Network Device Monitoring with the Cluster Agent

For Kubernetes environments, the Datadog Cluster Agent (DCA) can be configured to use the Network Device Monitoring (NDM) auto-discovery logic as a source of cluster checks.

Agent auto-discovery combined with the DCA is scalable. It can monitor a large number of devices.

Setup

Installation

  1. Ensure the DCA is installed.

  2. Set up the DCA with NDM auto-discovery using Datadog helm-chart by adding the Datadog Helm repository:

    helm repo add datadog https://helm.datadoghq.com
    helm repo update
    
  3. Then, install datadog-monitoring and set your Datadog API key.
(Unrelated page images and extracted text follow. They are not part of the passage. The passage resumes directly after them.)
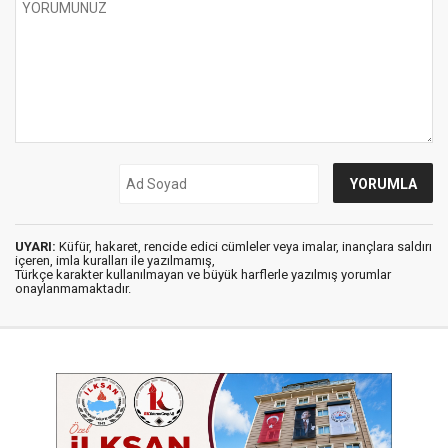
UYARI:
Küfür, hakaret, rencide edici cümleler veya imalar, inançlara saldırı
içeren, imla kuralları ile yazılmamış,
Türkçe karakter kullanılmayan ve büyük harflerle yazılmış yorumlar
onaylanmamaktadır.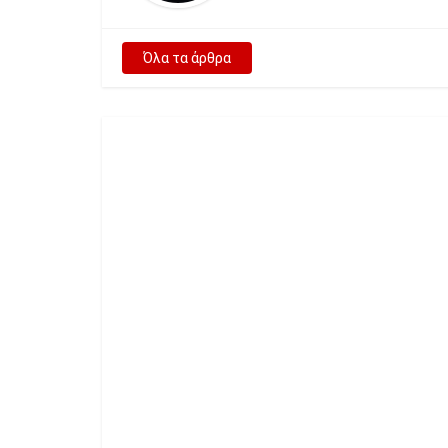
Όλα τα άρθρα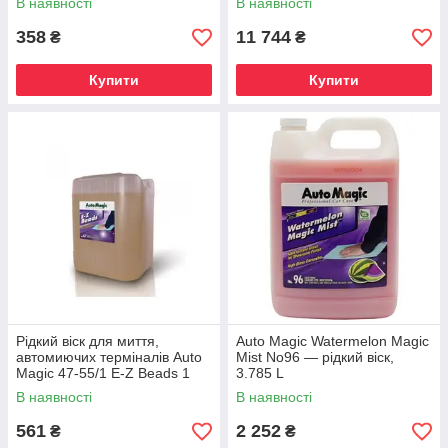
В наявності
В наявності
200 мл
358
11 744
₴
₴
Купити
Купити
Рідкий віск для миття,
Auto Magic Watermelon Magic
автомиючих терміналів Auto
Mist No96 — рідкий віск,
Magic 47-55/1 E-Z Beads 1
3.785 L
літр
В наявності
В наявності
561
2 252
₴
₴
    helm install datadog-monitoring --set datadog.apiKey=<YOUR_DD_API_KEY> -f cluster-agent-values.yaml datadog/datadog
    

Configuration

Below is an example of the cluster-agent-values.yaml:

cluster-agent-values.yaml

datadog:
  ## @param apiKey - string - required
  ## Set this to your Datadog API key before the Agent runs.
  ## ref: https://app.datadoghq.com/account/settings/agent/latest?platform=kubernetes
  #
  apiKey: <DATADOG_API_KEY>

  ## @param clusterName - string - optional
  ## Set a unique cluster name to allow scoping hosts and Cluster Checks easily
  ## The name must be unique and must be dot-separated tokens where a token can be up to 40 characters with the following restrictions:
  ## * Lowercase letters, numbers, and hyphens only.
  ## * Must start with a letter.
  ## * Must end with a number or a letter.
  ## Compared to the rules of GKE, dots are allowed whereas they are not allowed on GKE:
  ## https://cloud.google.com/kubernetes-engine/docs/reference/rest/v1beta1/projects.locations.clusters#Cluster.FIELDS.name
  #
  clusterName: my-snmp-cluster

  ## @param clusterChecks - object - required
  ## Enable the Cluster Checks feature on both the cluster-agents and the daemonset
  ## ref: https://docs.datadoghq.com/agent/autodiscovery/clusterchecks/
  ## Autodiscovery via Kube Service annotations is automatically enabled
  #
  clusterChecks:
    enabled: true

  ## @param tags  - list of key:value elements - optional
  ## List of tags to attach to every metric, event and service check collected by this Agent.
  ##
  ## Learn more about tagging: https://docs.datadoghq.com/tagging/
  #
  tags:
    - 'env:test-snmp-cluster-agent'

## @param clusterAgent - object - required
## This is the Datadog Cluster Agent implementation that handles cluster-wide
## metrics more cleanly, separates concerns for better rbac, and implements
## the external metrics API so you can autoscale HPAs based on datadog metrics
## ref: https://docs.datadoghq.com/agent/kubernetes/cluster/
#
clusterAgent:
  ## @param enabled - boolean - required
  ## Set this to true to enable Datadog Cluster Agent
  #
  enabled: true

  ## @param confd - list of objects - optional
  ## Provide additional cluster check configurations
  ## Each key will become a file in /conf.d
  ## ref: https://docs.datadoghq.com/agent/autodiscovery/
  #
  confd:
     # Static checks
     http_check.yaml: |-
       cluster_check: true
       instances:
         - name: 'Check Example Site1'
           url: http://example.net
         - name: 'Check Example Site2'
           url: http://example.net
         - name: 'Check Example Site3'
           url: http://example.net       
     # Autodiscovery template needed for `snmp_listener` to create instance configs
     snmp.yaml: |-
      cluster_check: true
      ad_identifiers:
        - snmp
      init_config:
      instances:
        -
          ## @param ip_address - string - optional
          ## The IP address of the device to monitor.
          #
          ip_address: "%%host%%"

          ## @param port - integer - optional - default: 161
          ## Default SNMP port.
          #
          port: "%%port%%"

          ## @param snmp_version - integer - optional - default: 2
          ## If you are using SNMP v1 set snmp_version to 1 (required)
          ## If you are using SNMP v3 set snmp_version to 3 (required)
          #
          snmp_version: "%%extra_version%%"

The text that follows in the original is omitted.